You stand there, lugubrious, as you wait for him to disappear so you can cave in from this blow alone. But he doesn't disappear. Instead, his face contorts into a terrifying expression as he jumps at you.
You close your eyes.
Cody let in a small gasp as he opened his eyes. He hated having dreams like that. They were worse than suicide. After those dreams, he just wanted his life to be over.
And now, he was finally ready to actually end it all. He grabbed the pocketknife Dad had given to him for his 17th birthday. It had never been used. He figured now was as good a time as any. It would be more painful than a razor, yes, but it would also do more damage.
He brought the knife closer to his arm.
Then the door opened.
"Hey, Cody! I thought we could all—" Zack froze. Cody was holding the knife mere millimeters from his arm. He looked up at Zack with an indifferent expression on his face. He had been found out by the one person he wanted most to keep this secret from.
Zack struggled to regain his ability to speak. "What are you doing?" he said, his voice barely audible.
"I just want it all to end. I should just jump off the deck like you told me to this morning. I don't deserve to live," Cody said quietly as a lone tear slid down his cheek, the first emotion he had shown since Zack entered the room.

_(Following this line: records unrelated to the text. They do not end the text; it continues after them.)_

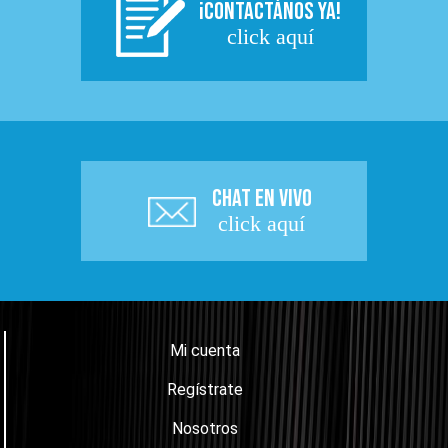
¡CONTACTÁNOS YA!
click aquí
CHAT EN VIVO
click aquí
Mi cuenta
Regístrate
Nosotros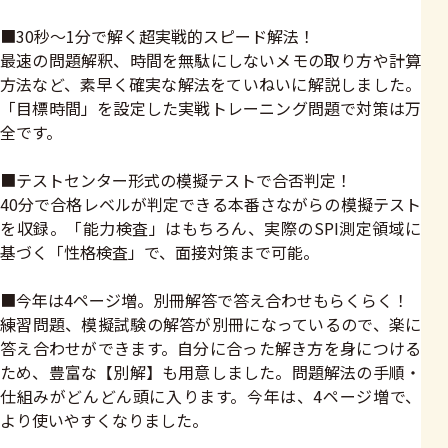
■30秒～1分で解く超実戦的スピード解法！
最速の問題解釈、時間を無駄にしないメモの取り方や計算
方法など、素早く確実な解法をていねいに解説しました。
「目標時間」を設定した実戦トレーニング問題で対策は万
全です。
■テストセンター形式の模擬テストで合否判定！
40分で合格レベルが判定できる本番さながらの模擬テスト
を収録。「能力検査」はもちろん、実際のSPI測定領域に
基づく「性格検査」で、面接対策まで可能。
■今年は4ページ増。別冊解答で答え合わせもらくらく！
練習問題、模擬試験の解答が別冊になっているので、楽に
答え合わせができます。自分に合った解き方を身につける
ため、豊富な【別解】も用意しました。問題解法の手順・
仕組みがどんどん頭に入ります。今年は、4ページ増で、
より使いやすくなりました。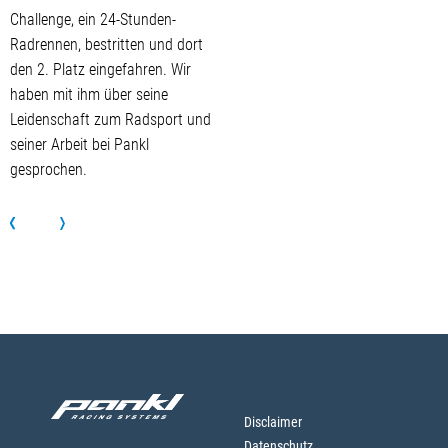
Challenge, ein 24-Stunden-
Radrennen, bestritten und dort
den 2. Platz eingefahren. Wir
haben mit ihm über seine
Leidenschaft zum Radsport und
seiner Arbeit bei Pankl
gesprochen.
Disclaimer
Datenschutz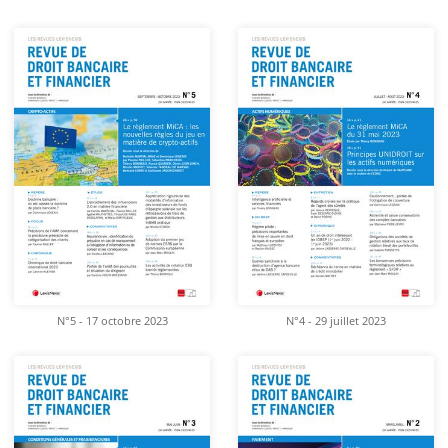
N°5 - 17 octobre 2023
N°4 - 29 juillet 2023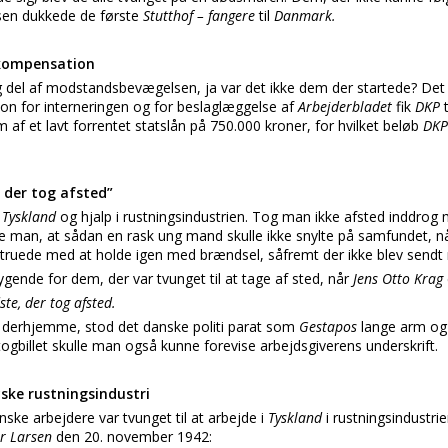
lsen dukkede de første
Stutthof – fangere
til
Danmark.
 kompensation
ig del af modstandsbevægelsen, ja var det ikke dem der startede? Det
n for interneringen og for beslaglæggelse af
Arbejderbladet
fik
DKP
m af et lavt forrentet statslån på 750.000 kroner, for hvilket beløb
DKP
, der tog afsted”
l
Tyskland
og hjalp i rustningsindustrien. Tog man ikke afsted inddrog
 man, at sådan en rask ung mand skulle ikke snylte på samfundet, nå
truede med at holde igen med brændsel, såfremt der ikke blev sendt 
ygende for dem, der var tvunget til at tage af sted, når
Jens Otto Krag
ste, der tog afsted.
r derhjemme, stod det danske politi parat som
Gestapos
lange arm og
togbillet skulle man også kunne forevise arbejdsgiverens underskrift.
ske rustningsindustri
ske arbejdere var tvunget til at arbejde i
Tyskland
i rustningsindustri
ar Larsen
den 20. november 1942: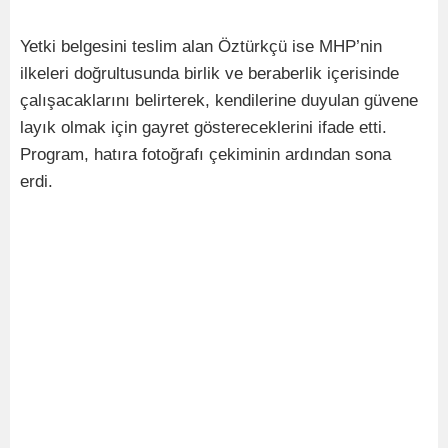
Yetki belgesini teslim alan Öztürkçü ise MHP’nin
ilkeleri doğrultusunda birlik ve beraberlik içerisinde
çalışacaklarını belirterek, kendilerine duyulan güvene
layık olmak için gayret göstereceklerini ifade etti.
Program, hatıra fotoğrafı çekiminin ardından sona
erdi.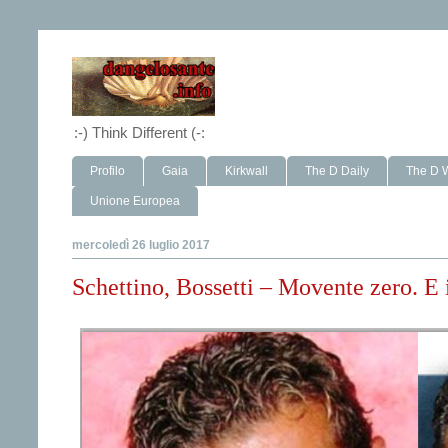
:-) Think Different (-:
Profilo
Gaia
Kirkwall
The D Daily
The D 
Unione Europea
mercoledì 26 luglio 2017
Schettino, Bossetti – Movente zero. E 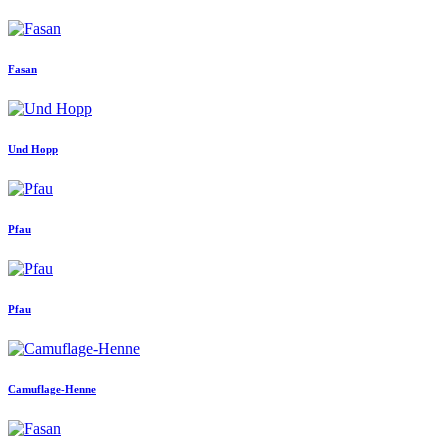
Fasan
Und Hopp
Pfau
Pfau
Camuflage-Henne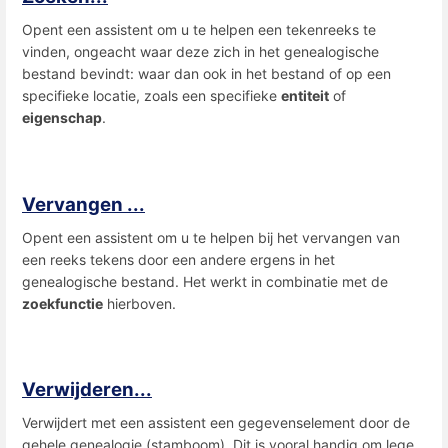
Opent een assistent om u te helpen een tekenreeks te
vinden, ongeacht waar deze zich in het genealogische
bestand bevindt: waar dan ook in het bestand of op een
specifieke locatie, zoals een specifieke
entiteit
of
eigenschap
.
Vervangen ...
Opent een assistent om u te helpen bij het vervangen van
een reeks tekens door een andere ergens in het
genealogische bestand. Het werkt in combinatie met de
zoekfunctie
hierboven.
Verwijderen...
Verwijdert met een assistent een gegevenselement door de
gehele genealogie (stamboom). Dit is vooral handig om lege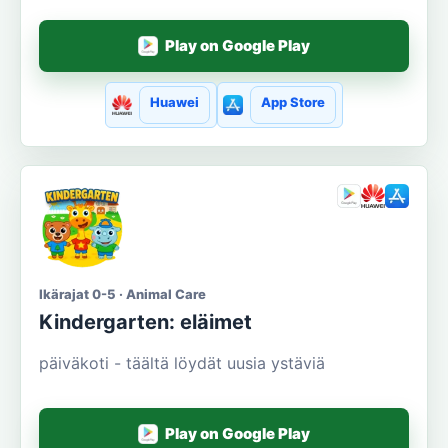
Play on Google Play
Huawei
App Store
Ikärajat 0-5 · Animal Care
Kindergarten: eläimet
päiväkoti - täältä löydät uusia ystäviä
Play on Google Play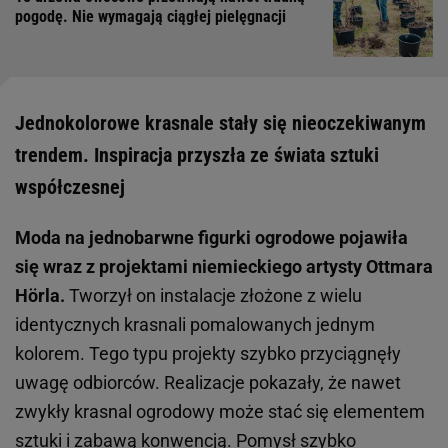
pogodę. Nie wymagają ciągłej pielęgnacji
Jednokolorowe krasnale stały się nieoczekiwanym
trendem. Inspiracja przyszła ze świata sztuki
współczesnej
Moda na jednobarwne figurki ogrodowe pojawiła
się wraz z projektami niemieckiego artysty Ottmara
Hörla.
Tworzył on instalacje złożone z wielu
identycznych krasnali pomalowanych jednym
kolorem. Tego typu projekty szybko przyciągnęły
uwagę odbiorców. Realizacje pokazały, że nawet
zwykły krasnal ogrodowy może stać się elementem
sztuki i zabawą konwencją. Pomysł szybko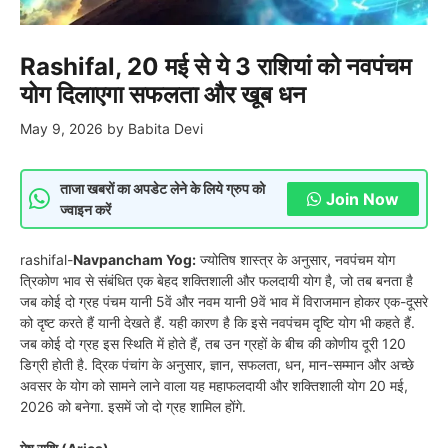
Rashifal, 20 मई से ये 3 राशियां को नवपंचम
योग दिलाएगा सफलता और खूब धन
May 9, 2026
by
Babita Devi
ताजा खबरों का अपडेट लेने के लिये ग्रुप को
Join Now
ज्वाइन करें
rashifal-
Navpancham Yog:
ज्योतिष शास्त्र के अनुसार, नवपंचम योग
त्रिकोण भाव से संबंधित एक बेहद शक्तिशाली और फलदायी योग है, जो तब बनता है
जब कोई दो ग्रह पंचम यानी 5वें और नवम यानी 9वें भाव में विराजमान होकर एक-दूसरे
को दृष्ट करते हैं यानी देखते हैं. यही कारण है कि इसे नवपंचम दृष्टि योग भी कहते हैं.
जब कोई दो ग्रह इस स्थिति में होते हैं, तब उन ग्रहों के बीच की कोणीय दूरी 120
डिग्री होती है. द्रिक पंचांग के अनुसार, ज्ञान, सफलता, धन, मान-सम्मान और अच्छे
अवसर के योग को सामने लाने वाला यह महाफलदायी और शक्तिशाली योग 20 मई,
2026 को बनेगा. इसमें जो दो ग्रह शामिल होंगे.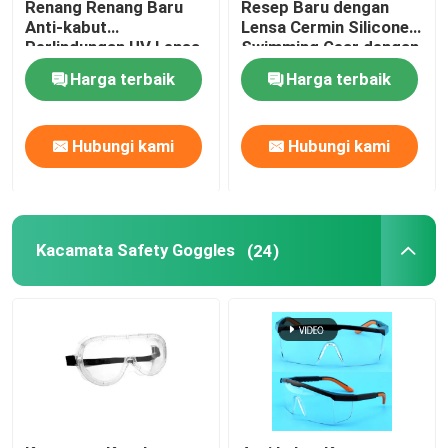
Renang Renang Baru
Resep Baru dengan
Anti-kabut
Lensa Cermin Silicone
Perlindungan UV Lensa
Swimming Gear dengan
Kacamata Optik Resep
yang Dapat Disesuaikan
Adjustable Fit Anti-Fog
Harga terbaik
Harga terbaik
untuk Pria Wanita
dan UV Protection
Sirip Berenang Selam
Hubungi kami
Hubungi kami
Kacamata Joki Kuda
Kacamata Skydiving
Kacamata Safety Goggles
(24)
Lensa Anti Kabut
Kacamata Selam Anti Kabut
Aksesori Berenang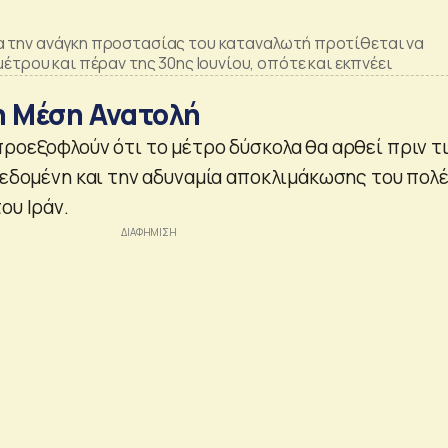
α την ανάγκη προστασίας του καταναλωτή προτίθεται να
μέτρου και πέραν της 30ης Ιουνίου, οπότε και εκπνέει
η Μέση Ανατολή
προεξοφλούν ότι το μέτρο δύσκολα θα αρθεί πριν τ
 δεδομένη και την αδυναμία αποκλιμάκωσης του πολ
ου Ιράν.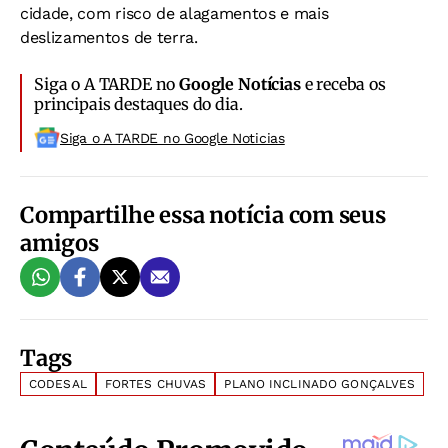
cidade, com risco de alagamentos e mais
deslizamentos de terra.
Siga o A TARDE no
Google Notícias
e receba os
principais destaques do dia.
Siga o A TARDE no Google Noticias
Compartilhe essa notícia com seus
amigos
Tags
CODESAL
FORTES CHUVAS
PLANO INCLINADO GONÇALVES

"Is that what this is about? You have to know I didn't mean it like that," he said, still not speaking any louder than a whisper.
"It's not just that."
Zack took a seat beside Cody on the bed and removed the knife from his hand. "Then what is it?"
Cody grabbed the leg of his shorts and pulled it up, revealing several scars on his upper leg. Some were old, others were very fresh. "I've felt this way a long time," he said succinctly with a sigh.
Zack stared at the scars in disbelief before speaking again. "Why?" he said, his voice breaking.
"No one wants to hang out with me. Nobody wants to do things with me. I'm constantly made fun of. People only want to be friends with me so they can use me for things like homework."
Zack's mind slumped over. He had done some of the very things that made his brother feel this way. Cody continued.
"And I'm never good enough. Not for Bailey, not for Dad, not for Mom... not for you." he finished.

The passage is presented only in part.